Our Dear Leader himself tweeted the words NYCStrong and given his fetishisation of strength, it's not surprising Donald Trump's response for the attack included calling for death penalty. He used capital letters in his tweet, writing them just so we know that HE REALLY MEANS IT.
This is not shocking. This is the same man who took out a full page ad in the New York Times calling for the execution of the Central Park Five, five men of colour wrongly convicted of raping a woman in Central Park. In fact, even though they have been exonerated and released from prison, last year, while campaigning, Trump insisted on his belief in their guilt. If he feels no regret about calling for the death of innocents, we should not doubt his sincerity to seek death for someone whose guilt isn't in doubt.
Trump relishes the brute force that comes with the job, perhaps the only part he truly embraces happily. The man has called the White House a dump, has spent endless weekends at his golf clubs, and does a poor job at actively campaigning for his policies. He does not relish the hard work that comes with the job. But he loves the power and military might. He embraces the role of commander-in-chief far more readily than the part of the defender of the constitution. He threatens nuclear war with no concern for the consequences, and he wants to bring back military parades.
Perhaps, I would be more comfortable with declarations of strength if we accepted broader definitions. Strength shouldn't only be defined by threats of force. If we define strength as the ability to achieve ones goals, then diplomacy is also strength. Finding consensus is power. Unfortunately, the current American government is one that sees all treaties as zero-sum games and can rarely ignore the taunts of a foreign government.
I recently completed watching the new 18-hour documentary series on the Vietnam War by Ken Burns and Lynn Novick. Then too, some people thought anything less than full-scare war signals weakness and encourages American enemies. This thoughtless portrayal of strength is one that blinded the country to its own failures and let a war drag for decades with millions of deaths. As Trump continues to openly threaten war with North Korea, we should be more judicious about how the versions of strength we use.

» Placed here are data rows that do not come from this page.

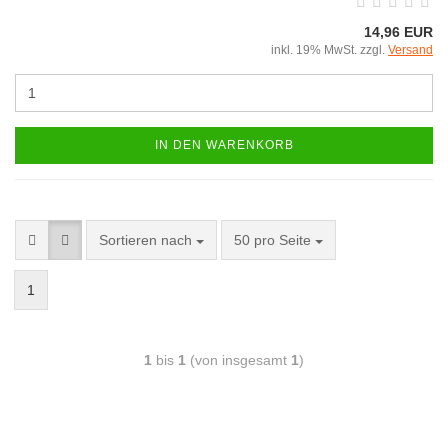
14,96 EUR
inkl. 19% MwSt. zzgl.
Versand
IN DEN WARENKORB
Sortieren nach
50 pro Seite
1
1
bis
1
(von insgesamt
1
)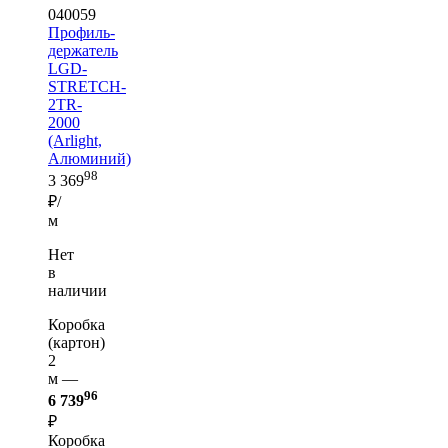
040059
Профиль-
держатель
LGD-
STRETCH-
2TR-
2000
(Arlight,
Алюминий)
98
3 369
₽/
м
Нет
в
наличии
Коробка
(картон)
2
м —
96
6 739
₽
Коробка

In the wake of the attack, Trump postured strength by immediately taking to Twitter and calling for a change in America's immigration laws, getting rid of diversity visas. If you ask me, strength is the diversity I encounter each day in New York. Although I've lived here for several years, I still find myself amazed by the remarkably colourful tapestry of life I see here each day.
Sometimes, crossing one of New York's bridges on bike, I marvel at the crowded, cluttered sky line. It feels a miracle that New York forces eight million people to share the same sandbox and that most days it seems to work. We've crammed just about all the world's religions, languages, and cultures into one small space, and yet we don't tear each other apart. That's astonishing. And strong.